Extra cups of coffee add up to a big boost for homeless

Oxford Mail: Andrew and Claire Bowen at Java Coffee, which raises money for the homeless. Picture: OX67476 Mark Hemsworth Buy this photo Andrew and Claire Bowen at Java Coffee, which raises money for the homeless. Picture: OX67476 Mark Hemsworth

COFFEE lovers and tea drinkers have raised more than £1,000 for a homeless charity by adding a second cup for someone in need to their bill.

Customers of Oxford’s Java&Co have bought 550 ‘suspended coffees’ in the last year and the funds raised have to gone to the Gatehouse.

The scheme – the first of its kind in the city – started when owners Andrew and Claire Bowen were stirred into action by a post on Facebook.

Mr Bowen, 50, said: “I had a customer contact us on Facebook. We looked it up and realised it was a global movement which started in Italy and has gone viral. But we had never heard of it. I thought it was a really good idea.

“We’re really pleased with how well it is doing and the fact that it is still growing. Our hope is that other cafes and other restaurants in Oxford will set up a scheme of their own.”

A year after its adoption, the coffee shop has raised £1366 through customers spending an extra £1.50 for a suspended coffee.

The owners said some regular customers come in each week just to buy a suspended coffee.

The coffee shop in New Inn Hall Street has hosted other charity events throughout the year such as auctioning paintings to help raise funds.

Mrs Bowen, 50, said: “We are absolutely delighted that it has been so successful and the total that has been received has been phenomenal.

“We are so pleased that our customers are supporting such a good cause and we’ve always encouraged it to go further.”

The Gatehouse opens for two hours each evening and is a drop-in centre for the homeless.

Andrew Smith, from the charity based at the St Giles parish rooms in Woodstock Road, said: “I was amazed to hear from the Javaistas that some customers come in specially just to buy a suspended coffee because they know that the money will go directly to support our work. Homeless people really appreciate the help they receive from local business. It makes them feel part of the community.”

Jayson Marc-Frater, 43, lived on the streets for 28 years before he started volunteering for the charity.

He said: “It means so much to the Gatehouse. It keeps us ticking over and we are able to expand and get games for the guests to enjoy.

“The Gatehouse has helped me over the past 13 or 14 years. I did appreciate it and that is why I wanted to give something back.

“I had the opportunity and I took it with both hands.”

The suspended coffee scheme originated in Italy before becoming a global phenomenon on Facebook last year.

It is said to have originated more than 100 years ago in working-class cafes in Naples, Italy.

When someone experienced good luck they would buy a second coffee to be put aside.

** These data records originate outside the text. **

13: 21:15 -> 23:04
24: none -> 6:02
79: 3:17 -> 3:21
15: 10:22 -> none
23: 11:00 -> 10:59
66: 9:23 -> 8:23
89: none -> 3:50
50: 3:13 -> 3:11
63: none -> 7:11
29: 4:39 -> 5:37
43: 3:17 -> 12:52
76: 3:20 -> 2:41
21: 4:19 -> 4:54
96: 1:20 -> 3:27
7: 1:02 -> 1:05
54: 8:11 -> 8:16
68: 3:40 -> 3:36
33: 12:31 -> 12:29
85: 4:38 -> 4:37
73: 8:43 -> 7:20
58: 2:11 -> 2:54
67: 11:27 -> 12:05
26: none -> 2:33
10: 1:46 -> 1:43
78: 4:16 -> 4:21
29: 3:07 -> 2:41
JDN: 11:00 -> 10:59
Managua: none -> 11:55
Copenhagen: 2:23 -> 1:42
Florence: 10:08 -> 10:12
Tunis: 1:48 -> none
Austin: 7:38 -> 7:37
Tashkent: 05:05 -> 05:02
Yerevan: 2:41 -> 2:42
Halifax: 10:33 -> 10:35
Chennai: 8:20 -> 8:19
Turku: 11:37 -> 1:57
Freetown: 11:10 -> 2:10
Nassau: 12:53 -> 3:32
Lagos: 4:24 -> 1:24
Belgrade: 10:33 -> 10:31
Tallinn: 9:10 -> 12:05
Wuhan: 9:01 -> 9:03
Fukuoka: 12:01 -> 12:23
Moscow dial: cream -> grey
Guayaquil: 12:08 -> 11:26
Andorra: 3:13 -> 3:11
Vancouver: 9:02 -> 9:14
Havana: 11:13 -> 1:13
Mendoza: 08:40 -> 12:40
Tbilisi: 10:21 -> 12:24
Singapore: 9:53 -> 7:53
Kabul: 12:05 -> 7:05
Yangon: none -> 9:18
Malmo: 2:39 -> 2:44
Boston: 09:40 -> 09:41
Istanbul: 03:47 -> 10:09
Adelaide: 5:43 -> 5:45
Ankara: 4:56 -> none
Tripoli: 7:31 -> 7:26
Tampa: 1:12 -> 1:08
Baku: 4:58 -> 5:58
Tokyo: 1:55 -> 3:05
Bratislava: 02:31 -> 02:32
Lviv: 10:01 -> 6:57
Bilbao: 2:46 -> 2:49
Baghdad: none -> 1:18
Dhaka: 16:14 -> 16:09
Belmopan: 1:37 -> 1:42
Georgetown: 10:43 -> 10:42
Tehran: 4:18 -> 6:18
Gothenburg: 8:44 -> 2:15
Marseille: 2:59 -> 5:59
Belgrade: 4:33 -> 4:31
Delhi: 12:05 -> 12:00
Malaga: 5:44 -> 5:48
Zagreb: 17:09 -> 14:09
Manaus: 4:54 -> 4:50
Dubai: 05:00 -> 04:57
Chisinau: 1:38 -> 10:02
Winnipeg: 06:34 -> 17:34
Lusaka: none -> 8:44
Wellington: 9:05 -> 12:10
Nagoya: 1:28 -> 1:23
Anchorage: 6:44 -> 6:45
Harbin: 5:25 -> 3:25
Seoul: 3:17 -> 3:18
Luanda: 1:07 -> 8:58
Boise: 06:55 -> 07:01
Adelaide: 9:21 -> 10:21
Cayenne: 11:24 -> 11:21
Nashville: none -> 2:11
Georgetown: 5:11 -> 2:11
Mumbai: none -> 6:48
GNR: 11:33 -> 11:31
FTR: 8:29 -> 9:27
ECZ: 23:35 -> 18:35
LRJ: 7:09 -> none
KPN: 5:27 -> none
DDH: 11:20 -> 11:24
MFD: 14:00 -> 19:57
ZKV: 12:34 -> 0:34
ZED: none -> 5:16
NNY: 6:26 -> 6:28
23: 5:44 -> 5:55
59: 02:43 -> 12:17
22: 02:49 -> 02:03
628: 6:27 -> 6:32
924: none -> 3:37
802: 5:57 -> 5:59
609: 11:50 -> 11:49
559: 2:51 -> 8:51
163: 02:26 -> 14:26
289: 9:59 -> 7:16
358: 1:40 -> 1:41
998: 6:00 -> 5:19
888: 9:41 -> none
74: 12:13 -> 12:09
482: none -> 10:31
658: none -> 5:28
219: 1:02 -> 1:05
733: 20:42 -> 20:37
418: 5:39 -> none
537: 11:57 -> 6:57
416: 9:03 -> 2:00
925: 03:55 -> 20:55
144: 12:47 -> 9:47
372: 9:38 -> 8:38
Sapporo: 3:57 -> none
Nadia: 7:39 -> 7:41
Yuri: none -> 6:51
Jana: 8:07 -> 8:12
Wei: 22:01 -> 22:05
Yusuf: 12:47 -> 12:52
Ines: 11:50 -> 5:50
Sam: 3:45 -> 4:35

Those in need would then approach cafes to ask if any of the pre-paid coffees were available.

WHERE THE MONEY GOES

Customers can donate £1.50 to the Gatehouse at Java&Co. Ask for a suspended coffee at the counter, and £1.50 will be put into a collection tin for the charity.
The whole amount then goes to the Gatehouse, at the St Giles parish rooms in Woodstock Road, where homeless people can get a cuppa six days a week. There are on average 50 to 55 guests for each session.
According to figures from Oxford Homeless Pathways, around 56 homeless people aged 22 and over use emergency accommodation at Oxford’s O'Hanlon House and the city is also estimated to have one of the highest numbers of people sleeping rough in the UK.